Service sector activity “grew modestly” in March, according to the Federal Reserve Bank of Richmond service-sector activity survey, released Tuesday.
Overall, the service sector revenues index rose to 5 from zero in February, while the number of employees index decreased to negative 4 from positive 7, the average wage index dipped to 4 from 7, and the expected product demand during the next six months index grew to 9 from 5.
The indexes are the percentage of responding firms reporting increase, less the percentage reporting a decrease.
By sector, the retail area excluding services firms reported the sales revenues index slipped to 10 from 15, the number of employees index climbed to negative 3 from negative 8, while the average wages index dipped to 3 from 4. The inventories index narrowed to negative 9 from negative 49, while the big-ticket sales index improved to positive 1 from negative 11. The shopper traffic index slid to 21 from 24, while expected product demand during the next six months slipped to negative 2 from positive 12.
For services firms excluding retail, the revenues index was positive 1 compared with negative 3 last month, while the number of employees index fell to negative 2 from positive 10, and the average wage index fell to 4 from 9. The expected product demand during the next six months index rose to 9 from 4.

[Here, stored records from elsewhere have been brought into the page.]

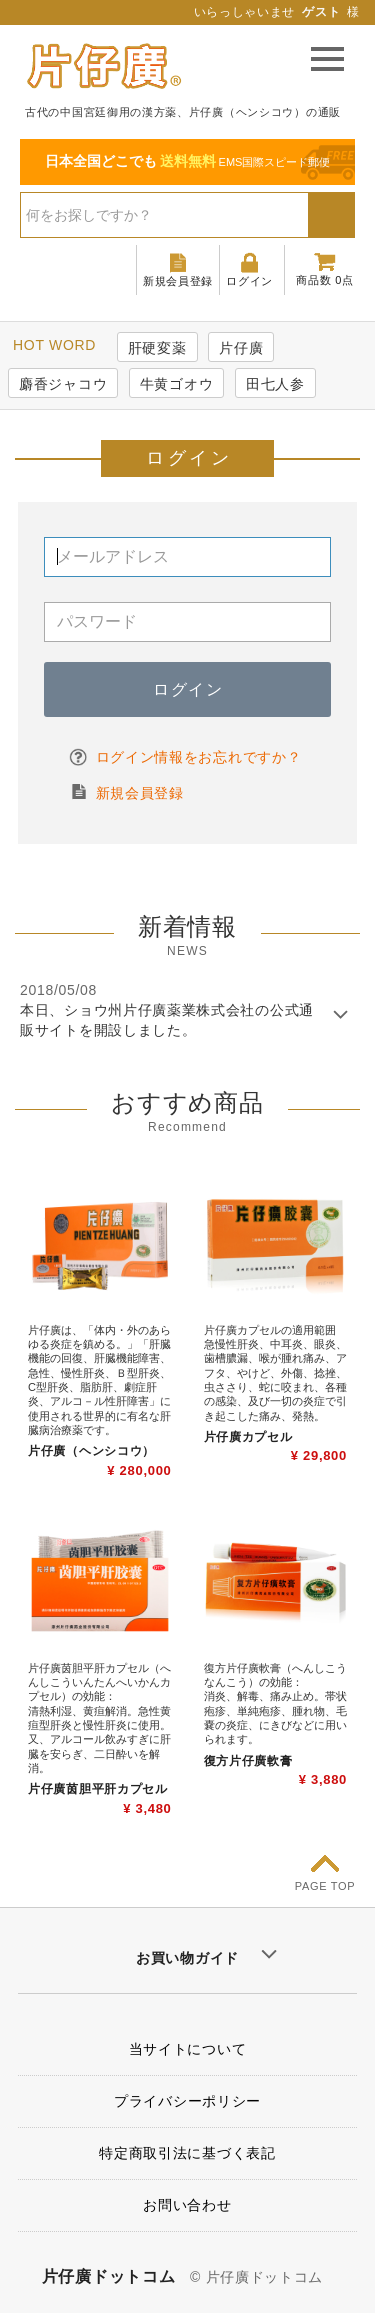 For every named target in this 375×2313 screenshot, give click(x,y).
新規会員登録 (140, 793)
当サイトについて (188, 2049)
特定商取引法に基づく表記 (187, 2153)
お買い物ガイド (187, 1958)
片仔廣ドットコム (109, 2276)
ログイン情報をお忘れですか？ (199, 757)
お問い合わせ (187, 2205)
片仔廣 (241, 348)
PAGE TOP (325, 1886)
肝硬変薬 (157, 348)
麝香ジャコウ (63, 384)
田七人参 (275, 384)
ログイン (188, 689)
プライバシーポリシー (187, 2101)
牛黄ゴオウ (177, 384)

The current price trend for the two sectors together grew to 1.19 from 1.11, while slipping to 1.27 from 1.77 for retail alone and rising to 1.23 from 0.98 for services, excluding retail.
The expected price trend index for the two sectors together rose to 1.54 in March from 1.50 in February, while decreasing to 1.23 from 2.27 for retail alone and jumping to 1.60 from 1.39 for services, excluding retail.
All firms surveyed are located within the Fifth Federal Reserve District, which includes the District of Columbia, Maryland, North Carolina, South Carolina, Virginia, and most of West Virginia.